This is an expanded comment I made on the article
On the Scale of Meaning
Journal Entry: January 31, 2026
I often hear people say that everything means something. When we notice a synchronicity, or a strange coincidence, or a pattern that seems unlikely, we feel the tug of significance. We sense some kind of alignment, some hidden intelligence at play. But the meaning that is moving through the world rarely fits inside the small shapes we try to give it.
As humans we carry the habit of shrinking the universe down to a familiar size. We look at events and assume they should make sense to us on a human scale. We try to translate the world into a language we already understand. This is a reflex of the species. We humanize the unknown. We project our stories outward. It is how we make the world feel close enough to hold.
Yet meaning often moves far beyond the limits of our noticing. The spectrum of what is happening at any given moment is enormous. We take in only a thin slice of it and often spend that thin slice circling inside our own preoccupations. It is as if the world is playing a symphony and we are hearing two or three notes, sometimes out of tune or out of context, sometimes drowned out by our own inner commotion.
Synchronicities remind us of the wider field. They startle us into awareness. They pierce the bubble of self-absorption and let a little more of the world in. They hint at patterns that stretch across scales we do not inhabit and timescales that reach beyond the horizons of our own lives. When something aligns in a way that feels meaningful, we often assume the message is meant for us. Yet the deeper truth may be that we have brushed against a current that was flowing long before we arrived.
Meaning is not a spotlight aimed at the individual. Meaning is a landscape. It unfolds across vast relationships. It circulates through systems and histories and invisible exchanges that we only glimpse in passing. We do not stand at the center of these movements. We stand inside them, like a leaf stirred by a passing wind.
To live with synchronicity is to cultivate humility. To understand that our interpretations are provisional. It invites us to listen more carefully, to slow down, to create an inner quiet so the subtle signals can surface. When something surprising happens, or when two events echo each other in an uncanny way, we can meet it without rushing to turn it into a personal narrative. We can simply acknowledge that we touched a larger pattern, one that continues with or without our notice or comprehension.

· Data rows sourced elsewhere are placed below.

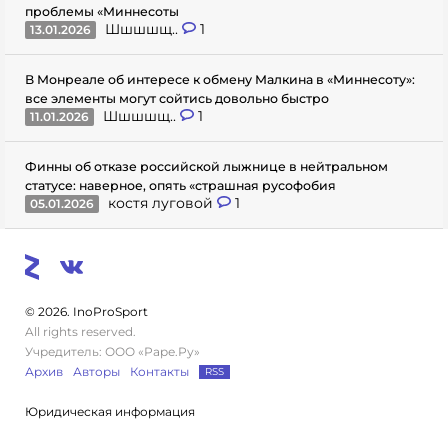
проблемы «Миннесоты
Шшшшщ..
1
13.01.2026
В Монреале об интересе к обмену Малкина в «Миннесоту»:
все элементы могут сойтись довольно быстро
Шшшшщ..
1
11.01.2026
Финны об отказе российской лыжнице в нейтральном
статусе: наверное, опять «страшная русофобия
костя луговой
1
05.01.2026
© 2026. InoProSport
All rights reserved.
Учредитель: ООО «Раре.Ру»
Архив
Авторы
Контакты
RSS
Юридическая информация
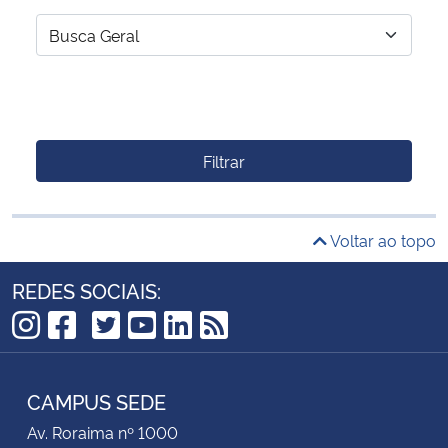
Filtrar
Voltar ao topo
REDES SOCIAIS:
TikTok
Instagram
Facebook
Twitter
YouTube
LinkedIn
RSS
CAMPUS SEDE
Av. Roraima nº 1000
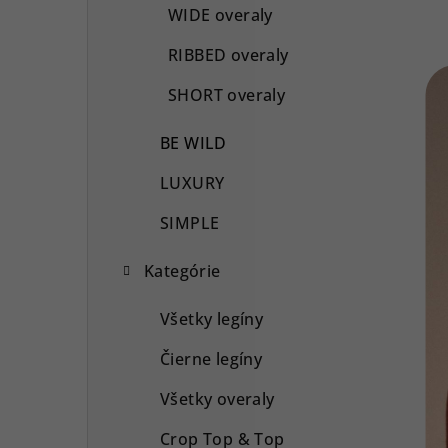
WIDE overaly
RIBBED overaly
SHORT overaly
BE WILD
LUXURY
SIMPLE
Kategórie
Všetky legíny
Čierne legíny
Všetky overaly
Crop Top & Top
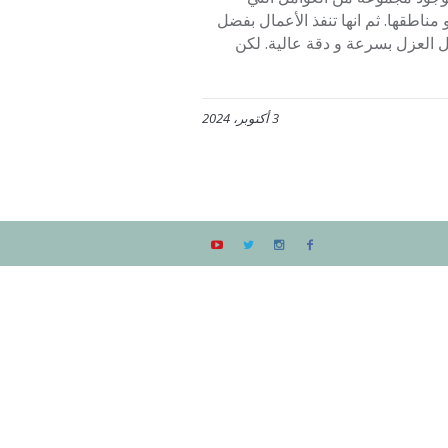
ناطقها. ثم انها تنفذ الأعمال بفضل
ل العزل بسرعة و دقة عالية. لكن
3 أكتوبر، 2024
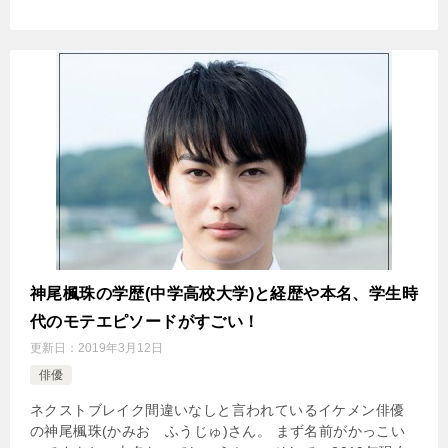
神尾楓珠の学歴(中学高校大学)と経歴や本名、学生時
代のモテエピソードがすごい！
更新日：
2019年3月12日
俳優
ネクストブレイク間違いなしと言われているイケメン俳優
の神尾楓珠(かみお ふうじゅ)さん。 まず名前がかっこい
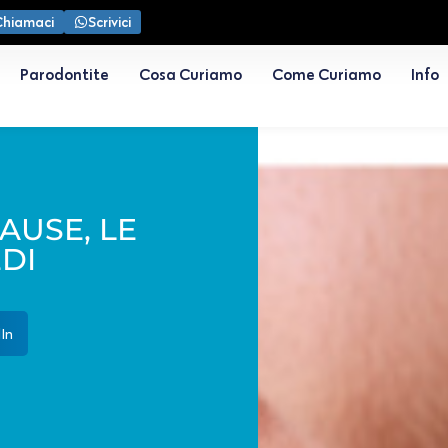
Chiamaci
Scrivici
Parodontite
Cosa Curiamo
Come Curiamo
Info
CAUSE, LE
EDI
In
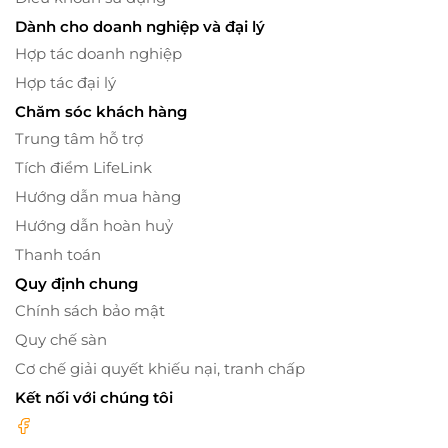
Dành cho doanh nghiệp và đại lý
Hợp tác doanh nghiệp
Hợp tác đại lý
Chăm sóc khách hàng
Trung tâm hỗ trợ
Tích điểm LifeLink
Hướng dẫn mua hàng
Hướng dẫn hoàn huỷ
Thanh toán
Quy định chung
Chính sách bảo mật
Quy chế sàn
Cơ chế giải quyết khiếu nại, tranh chấp
Kết nối với chúng tôi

Meaning is not withholding itself from us. We are simply learning how to widen the aperture. Our attention is a narrow beam. The world is a vast field of signals. When we soften our preoccupations and widen our gaze the field becomes a little more visible. We begin to sense the deeper rhythms, the background pulse, the subtle choreography of things.
Everything means something, yet the meaning is rarely about our individual story. It is about the immense processes we are participating in. The more we open to that scale, the more we realize how much has always been happening around us. And the more we learn to listen, the more we hear its speech and sense its poetry.



The last 2 sentences really speak loudly for me. I can't demand meaning no matter how much I press for it. So, I'll try to be patient and sit in the studio and keep my eyes and heart opened and sometimes something will come to me after an amount of time but if I even try to push it a teeny bit, I lose it. I have to leave it alone yet be open to it arriving on its own terms/timing. It's kind of like holding ones breath as a butterfly lands on your arm and you don't want it to leave so you be still, even trying to slow down your heart rate, and be present to this extraordinary happening.